Researchers urge FTC to adopt encrypted whistleblower channel for antitrust violations

Written by Nihal Krishan

A new cryptographic, open-source tool created by policy specialists at the Aspen Institute could significantly streamline and improve the Federal Trade Commission’s whistleblower antitrust complaint process.

Currently, the FTC uses a simpler and less secure email process for antitrust whistleblower complaints, which four Aspen Institute technology scholars want to revolutionize with a proposed new user interface. The researchers say the tool could improve the collection of whistleblower reports of companies’ anti-competitive behavior.

Gathering evidence of antitrust violations from employees is a key part of the FTC’s enforcement action. This evidence is crucial because the increasingly complex algorithms and code of commercial products make anti-competitive behavior harder to detect.

The Aspen researchers – Arjun Hassard, Justino Mora, Julia Uhr and Ritvik Vasudevan – are pushing the FTC to roll out their “intelligent and secure reporting channel”, according to their guidance note, to allow for better communication between staff of the FTC and whistleblowers using an open source platform.

“When we showed them, the FTC was very impressed with what we built,” said Arjun Hassard, lead author of Aspen’s guidance note and creator of the proposed whistleblower tool. FTC.

“They said the prototype made a lot of sense, so hopefully it will be used in FTC business in the future, especially since the FTC is underfunded and this tool is quite cheap to maintain. given that it’s built on open-source software that can easily be run in-house instead of a multi-million dollar contract,” Hassard said.

The FTC endorsed the creation of the tool by the four Aspen researchers, and offered general guidance on what the agency would need from such a tool before the tech researchers create the prototype. The Aspen researchers are optimistic that the Trade Commission will consider using the prototype as a guiding design and proof of concept for future whistleblower channels.

The prototype tool is built on top of GlobaLeaks, a well-known and trusted free open source software intended to enable secure and anonymous whistleblower initiatives that was launched in 2011.

According to Hassard, the purpose of the whistleblower tool is to educate and reduce the risk for civil participants, primarily workers and technology employees, to voluntarily report anti-competitive behavior.

“Since it’s open source, we’ll be taking feedback from hackers, privacy groups, and others to create stronger security and a much better sense of trust, which to our opinion, is innovative in the government space,” Hassard said. “It would be one of the first major informant fundamental frameworks that is open source.”

Whistleblowers and evidence from long, multi-year investigations play a key role in the FTC’s ability to successfully prosecute and regulate technology companies for anticompetitive practices and force behavioral change.

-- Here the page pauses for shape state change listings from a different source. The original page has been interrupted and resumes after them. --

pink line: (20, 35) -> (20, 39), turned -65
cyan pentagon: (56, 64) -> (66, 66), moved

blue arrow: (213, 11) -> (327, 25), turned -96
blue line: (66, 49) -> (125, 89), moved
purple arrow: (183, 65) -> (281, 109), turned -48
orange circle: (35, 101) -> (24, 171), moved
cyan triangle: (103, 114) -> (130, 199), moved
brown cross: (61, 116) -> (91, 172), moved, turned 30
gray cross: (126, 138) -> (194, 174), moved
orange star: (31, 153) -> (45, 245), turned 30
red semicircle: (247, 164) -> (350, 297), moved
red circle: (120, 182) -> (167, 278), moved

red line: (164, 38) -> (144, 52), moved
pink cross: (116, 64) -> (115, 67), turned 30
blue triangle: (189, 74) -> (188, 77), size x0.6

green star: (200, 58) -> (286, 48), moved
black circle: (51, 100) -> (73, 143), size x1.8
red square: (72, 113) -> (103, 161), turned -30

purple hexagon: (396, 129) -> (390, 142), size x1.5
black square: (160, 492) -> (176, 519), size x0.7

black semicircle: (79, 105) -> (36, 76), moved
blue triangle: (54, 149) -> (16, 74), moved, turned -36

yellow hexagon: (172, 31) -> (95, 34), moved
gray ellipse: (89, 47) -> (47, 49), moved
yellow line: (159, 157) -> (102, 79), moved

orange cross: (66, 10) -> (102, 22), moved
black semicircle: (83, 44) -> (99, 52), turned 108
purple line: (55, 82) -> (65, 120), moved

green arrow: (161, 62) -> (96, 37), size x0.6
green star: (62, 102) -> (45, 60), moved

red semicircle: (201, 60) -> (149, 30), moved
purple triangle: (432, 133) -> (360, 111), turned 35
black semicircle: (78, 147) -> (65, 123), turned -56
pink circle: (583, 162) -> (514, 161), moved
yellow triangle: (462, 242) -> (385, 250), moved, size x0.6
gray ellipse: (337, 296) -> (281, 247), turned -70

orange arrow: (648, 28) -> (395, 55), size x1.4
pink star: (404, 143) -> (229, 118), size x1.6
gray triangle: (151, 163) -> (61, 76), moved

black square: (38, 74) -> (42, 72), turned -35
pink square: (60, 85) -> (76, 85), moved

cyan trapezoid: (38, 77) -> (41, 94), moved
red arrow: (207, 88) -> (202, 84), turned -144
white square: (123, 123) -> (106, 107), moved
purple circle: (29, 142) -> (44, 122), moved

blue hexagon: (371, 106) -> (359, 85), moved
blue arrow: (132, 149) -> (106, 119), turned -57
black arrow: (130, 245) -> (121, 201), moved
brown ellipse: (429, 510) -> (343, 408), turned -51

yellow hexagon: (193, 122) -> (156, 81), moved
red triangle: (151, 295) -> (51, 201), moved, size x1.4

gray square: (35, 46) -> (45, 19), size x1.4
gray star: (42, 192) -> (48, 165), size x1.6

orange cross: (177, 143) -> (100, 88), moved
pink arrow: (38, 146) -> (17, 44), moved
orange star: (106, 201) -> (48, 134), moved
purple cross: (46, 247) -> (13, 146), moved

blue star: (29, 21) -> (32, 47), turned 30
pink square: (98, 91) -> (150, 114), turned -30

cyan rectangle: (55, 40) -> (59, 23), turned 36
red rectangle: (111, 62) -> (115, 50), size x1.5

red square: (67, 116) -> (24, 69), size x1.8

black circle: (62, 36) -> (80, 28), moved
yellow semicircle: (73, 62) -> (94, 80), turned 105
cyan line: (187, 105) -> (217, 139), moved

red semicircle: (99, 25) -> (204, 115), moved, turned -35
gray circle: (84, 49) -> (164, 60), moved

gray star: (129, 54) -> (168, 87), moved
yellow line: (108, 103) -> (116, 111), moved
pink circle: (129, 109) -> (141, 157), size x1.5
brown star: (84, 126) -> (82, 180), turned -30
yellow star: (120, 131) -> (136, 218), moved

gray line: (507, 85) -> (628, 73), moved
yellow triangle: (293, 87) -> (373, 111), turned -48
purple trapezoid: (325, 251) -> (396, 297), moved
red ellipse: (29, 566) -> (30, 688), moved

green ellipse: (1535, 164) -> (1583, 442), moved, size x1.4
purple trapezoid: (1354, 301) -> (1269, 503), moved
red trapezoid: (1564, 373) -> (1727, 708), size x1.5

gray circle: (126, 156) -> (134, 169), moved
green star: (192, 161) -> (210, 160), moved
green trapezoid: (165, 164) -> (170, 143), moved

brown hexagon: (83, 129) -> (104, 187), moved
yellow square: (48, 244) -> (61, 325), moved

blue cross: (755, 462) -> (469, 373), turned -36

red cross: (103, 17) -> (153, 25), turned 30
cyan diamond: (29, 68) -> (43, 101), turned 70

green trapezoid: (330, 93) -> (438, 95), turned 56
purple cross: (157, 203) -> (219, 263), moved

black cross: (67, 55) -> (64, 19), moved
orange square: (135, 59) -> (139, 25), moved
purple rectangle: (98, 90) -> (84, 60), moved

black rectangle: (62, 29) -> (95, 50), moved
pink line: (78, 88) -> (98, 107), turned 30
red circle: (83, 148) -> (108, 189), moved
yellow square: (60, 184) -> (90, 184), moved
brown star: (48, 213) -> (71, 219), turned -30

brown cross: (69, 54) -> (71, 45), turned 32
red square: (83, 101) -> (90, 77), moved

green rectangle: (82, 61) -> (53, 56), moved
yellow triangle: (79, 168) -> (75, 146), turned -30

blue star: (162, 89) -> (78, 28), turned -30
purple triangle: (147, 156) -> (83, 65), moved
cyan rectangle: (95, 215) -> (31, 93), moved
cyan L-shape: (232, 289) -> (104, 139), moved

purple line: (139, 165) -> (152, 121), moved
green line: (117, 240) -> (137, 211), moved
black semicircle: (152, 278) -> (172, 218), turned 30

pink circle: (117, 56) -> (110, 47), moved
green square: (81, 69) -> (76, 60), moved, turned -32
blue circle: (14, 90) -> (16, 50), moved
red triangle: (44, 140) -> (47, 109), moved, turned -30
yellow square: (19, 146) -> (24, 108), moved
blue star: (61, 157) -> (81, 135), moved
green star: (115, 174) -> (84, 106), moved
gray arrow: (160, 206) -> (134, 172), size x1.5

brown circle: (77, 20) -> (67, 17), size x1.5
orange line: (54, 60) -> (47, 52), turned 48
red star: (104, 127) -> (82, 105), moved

The Commerce Committee has spoken out over the past two years under Chairman Lina Khan to get creative with tackling the monopolistic practices of Big Tech companies by filing more antitrust lawsuits, blocking more mergers, revisiting previous agreements and being open to more complaints from whistleblowers.

Antitrust violations or anticompetitive behavior are harder to realize, detect and communicate when hidden in large amounts of software code or complicated algorithms, Hassard said, and it’s increasingly a problem. that the FTC wants to address and be more aggressive.

“There aren’t many examples of open source, incentive-based design like this working well in government right now and we want the good ideas in this space to not just be kept unnaturally in private space for personal enrichment, but rather for societal public good as well,” Hassard said.